Roger L Costello <costello@mitre.org> writes:
> Hi Folks,
>
> There exists a proprietary data format called Format1.
>
> A smart group of people created a non-proprietary data format called
> Format2. It's used to store the same kinds of data as Format1. Of
> course, Format2 uses different fields and structures.
>
> I defined a mapping from Format1 to Format2.
>
> I want to know if my Format1 --> Format2 mapping is correct.
You may find a paper I wrote a few years ago of interest. “What
constitutes successful format conversion? Towards a formalization of
‘intellectual content’.” International journal of digital curation 6.1
(2011): 153-164.
Some further work specific to equivalence of XML documents is reported
in Sperberg-McQueen, C. M., Yves Marcoux and Claus Huitfeldt. “Document
lattices: Equivalence, compatibility, and contradiction in document
markup.” Presented at Balisage: The Markup Conference 2014, Washington,
DC, August 5 - 8, 2014. In Proceedings of Balisage: The Markup
Conference 2014. Balisage Series on Markup Technologies, vol. 13
(2014). https://doi.org/10.4242/BalisageVol13.Sperberg-McQueen01.
> Here's my idea on how to ascertain the correctness of the Format1 -->
> Format2 mapping:
>
> Use a technology to parse Format1 instances to XML and to parse
> Format2 instances to XML. Compare the resulting XML's. If they are
> identical, then the mapping is correct.
The identity of the XML may establish the correct mapping *for that one
document*, but only if some conditions hold.
- The Fubar elements generated from format1 and those generated from
format2 must have the same meaning. That may be easy to guarantee
in a particular case, but I doubt that it's guaranteed in general.
- Your translation from format1 to XML must be correct.
- Your translation from format2 to XML must be correct.
I think you have started with an obligation to prove one proposition
(that your mapping from format1 to format2 is correct), and ended up
with an obligation to prove two propositions, each of which has the
same form and looks about as hard as the one you started with.
It's helpful, I think, to be able to show that the mapping works
correctly for a specific document. But I notice that it's not what you
started out to prove. You started out to prove that your mapping from
format1 to format2 was correct -- I think that that must mean that your
mapping is correct for all documents in format1.
Proving correctness for one document doesn't in itself establish
correctness for all documents.
If I told you I have a program which produces the correct results for at
least one set of inputs, you wouldn't accept that as an argument that
the program was correct. (Or, at least, you shouldn't.)
In that sense, your proposed approach is too weak: it doesn't not
establish what you said you want.
In another sense, your proposed approach may be too strict: if the
target XML format has more than one way to convey the same information,
then XML identity is too strict a test.
> Data Format Description Language (DFDL) is a standard language for
> parsing data formats. Here's the idea using DFDL:
>
> - Create a DFDL schema for Format1.
> - Create a DFDL schema for Format2.
> - Design the DFDL schemas to produce the same XML format.
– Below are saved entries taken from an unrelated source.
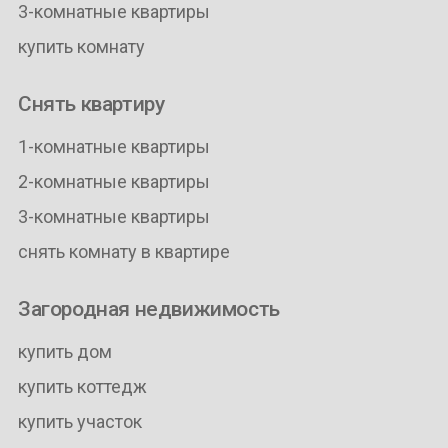
3-комнатные квартиры
купить комнату
Снять квартиру
1-комнатные квартиры
2-комнатные квартиры
3-комнатные квартиры
снять комнату в квартире
Загородная недвижимость
купить дом
купить коттедж
купить участок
> - To ascertain the correctness of the Format1 --> Format2 mapping do this:
> - Use the Format1 DFDL schema to parse a Format1 document to XML.
> - Use the Format2 DFDL schema to parse a Format2 document to XML.
> - Compare the XML's:
> - If they are identical, then the mapping is correct.
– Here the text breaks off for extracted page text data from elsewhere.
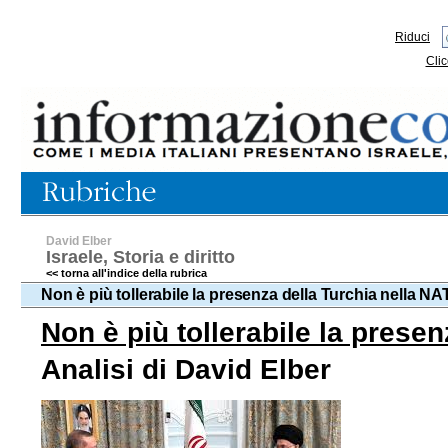
Riduci
Clic
David Elber
Israele, Storia e diritto
<< torna all'indice della rubrica
Non è più tollerabile la presenza della Turchia nella N
Non è più tollerabile la prese
Analisi di David Elber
> - If they are within a certain tolerance, then the mapping is correct.
> E.g. of an acceptable tolerance: the Format2 XML omits an
> optional element.
> - Otherwise the mapping is not correct.
>
> Am I thinking clearly about this problem (ascertain the correctness of
> the Format1 --> Format2 mapping)?
I'm not sure.
You say "If [the two XML documents] are within a certain tolerance, then
the mapping is correct. E.g. of an acceptable tolerance: the Format2
XML omits an optional element."
If XML document d1 (derived from format1) specifies three things, and
XML document d2 (in format2) specifies two of those things but not the
third, I don't quite see why you should conclude that the mapping from
format1 to format2 was successful. You've lost information. Why would
the fact that you defined it as optional in your XML format make a
difference?
To take a simple case: we have translated images in format1 and format2
into XML -- for concreteness, let's say we have translated them into
something very like SVG. Document d1 specifies a rectangle, shaded in
yellow, with blue text of a certain font and size. d2 also species a
rectangle and text, but doesn't specify the color of either. Color
information is optional in the XML format.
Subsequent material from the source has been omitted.